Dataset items
BEGIN
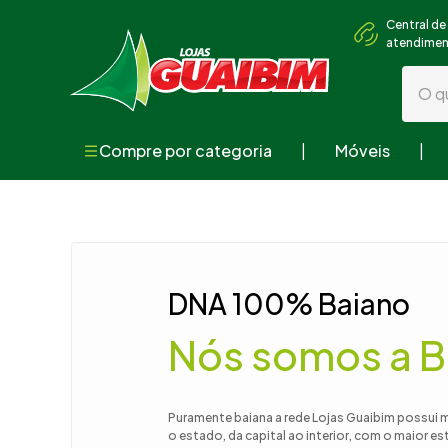
Central de
atendime
O que
Compre por categoria
Móveis
Termos mai
1
º
guarda
2
º
geladei
3
º
fogão
DNA 100% Baiano
4
º
sofá
Nós somos a B
5
º
armári
6
º
cama
7
º
tv
Puramente baiana a rede Lojas Guaibim possui 
o estado, da capital ao interior, com o maior e
8
º
mesa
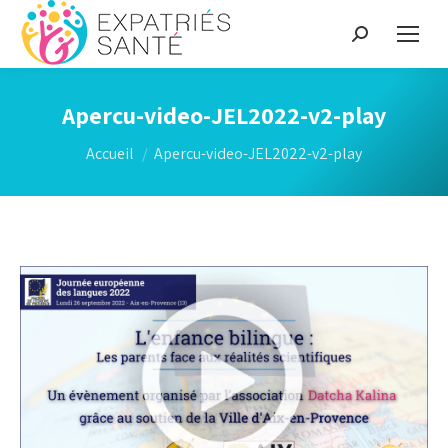
Recherche
:
Apercu-video-JEL2022-v2-play
Vous êtes ici :
Accueil
Apercu-video-JEL2022-v2-play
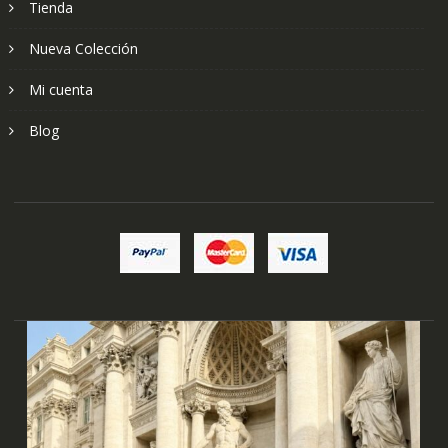
Tienda
Nueva Colección
Mi cuenta
Blog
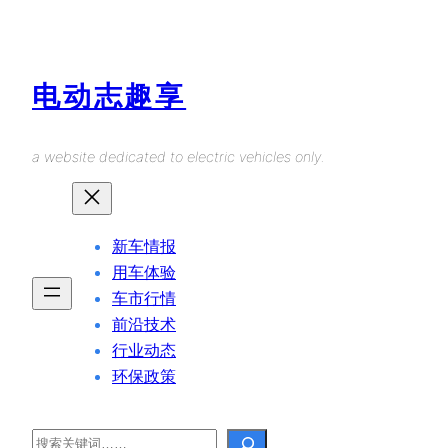
Skip
to
content
电动志趣享
a website dedicated to electric vehicles only.
新车情报
用车体验
车市行情
前沿技术
行业动态
环保政策
Search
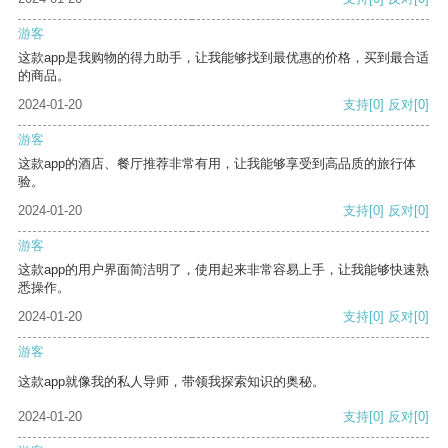
游客
这款app是我购物的得力助手，让我能够找到最优惠的价格，买到最合适
的商品。
2024-01-20
支持
[0]
反对
[0]
游客
这款app的酒店、餐厅推荐非常有用，让我能够享受到高品质的旅行体
验。
2024-01-20
支持
[0]
反对
[0]
游客
这款app的用户界面简洁明了，使用起来非常容易上手，让我能够快速熟
悉操作。
2024-01-20
支持
[0]
反对
[0]
游客
这款app就像我的私人导师，带领我探索知识的奥秘。
2024-01-20
支持
[0]
反对
[0]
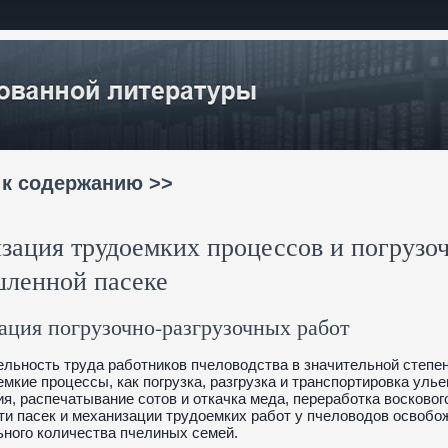
 к содержанию >>
зация трудоемких процессов и погрузоч
ленной пасеке
ция погрузочно-разгрузочных работ
льность труда работников пчеловодства в значительной степен
емкие процессы, как погрузка, разгрузка и транспортировка улье
я, распечатывание сотов и откачка меда, переработка восковог
и пасек и механизации трудоемких работ у пчеловодов освобо
ного количества пчелиных семей.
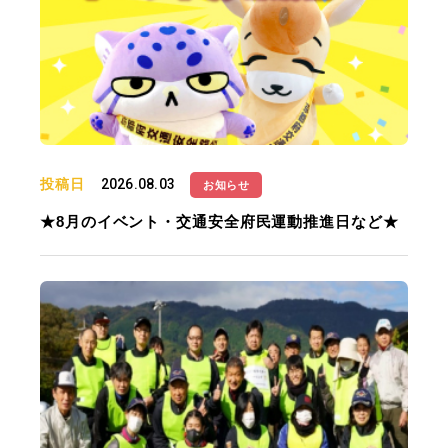
投稿日
2026.08.03
お知らせ
★8月のイベント・交通安全府民運動推進日など★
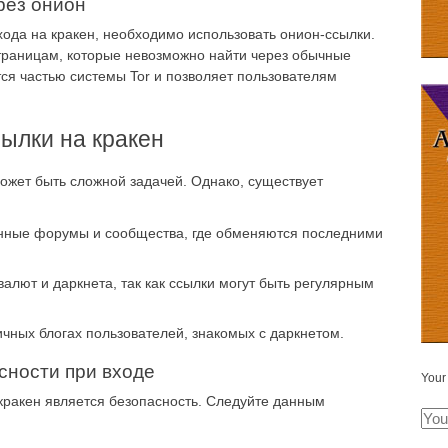
рез онион
хода на кракен, необходимо использовать онион-ссылки.
страницам, которые невозможно найти через обычные
ся частью системы Tor и позволяет пользователям
сылки на кракен
ожет быть сложной задачей. Однако, существует
нные форумы и сообщества, где обменяются последними
алют и даркнета, так как ссылки могут быть регулярным
чных блогах пользователей, знакомых с даркнетом.
сности при входе
Your
ракен является безопасность. Следуйте данным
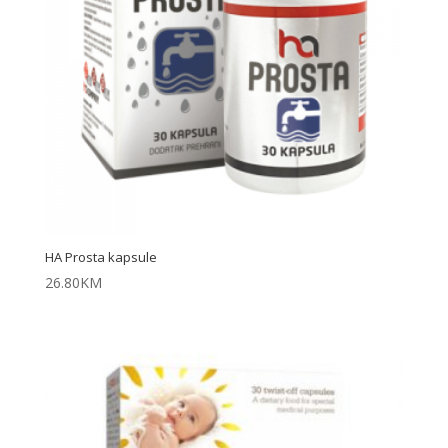
HA Prosta kapsule
26.80
KM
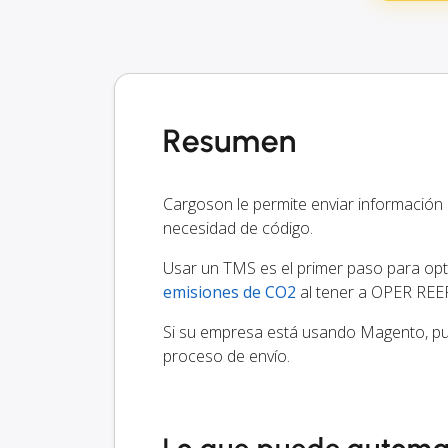
Resumen
Cargoson le permite enviar informac
necesidad de código.
Usar un TMS es el primer paso para optim
emisiones de CO2
al tener a OPER REE
Si su empresa está usando Magento, pue
proceso de envío.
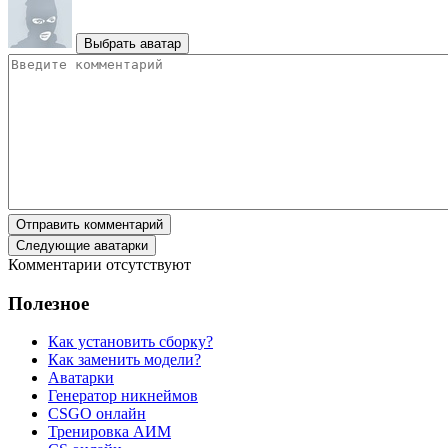
Выбрать аватар
Отправить комментарий
Следующие аватарки
Комментарии отсутствуют
Полезное
Как установить сборку?
Как заменить модели?
Аватарки
Генератор никнеймов
CSGO онлайн
Тренировка АИМ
END
PROBLEM DESCRIPTION:
Scan the entries above. Copy each line that has the string "трудоемких".

FINISHED TASK:
зация трудоемких процессов и погрузоч
и пасек и механизации трудоемких работ у пчеловодов освобо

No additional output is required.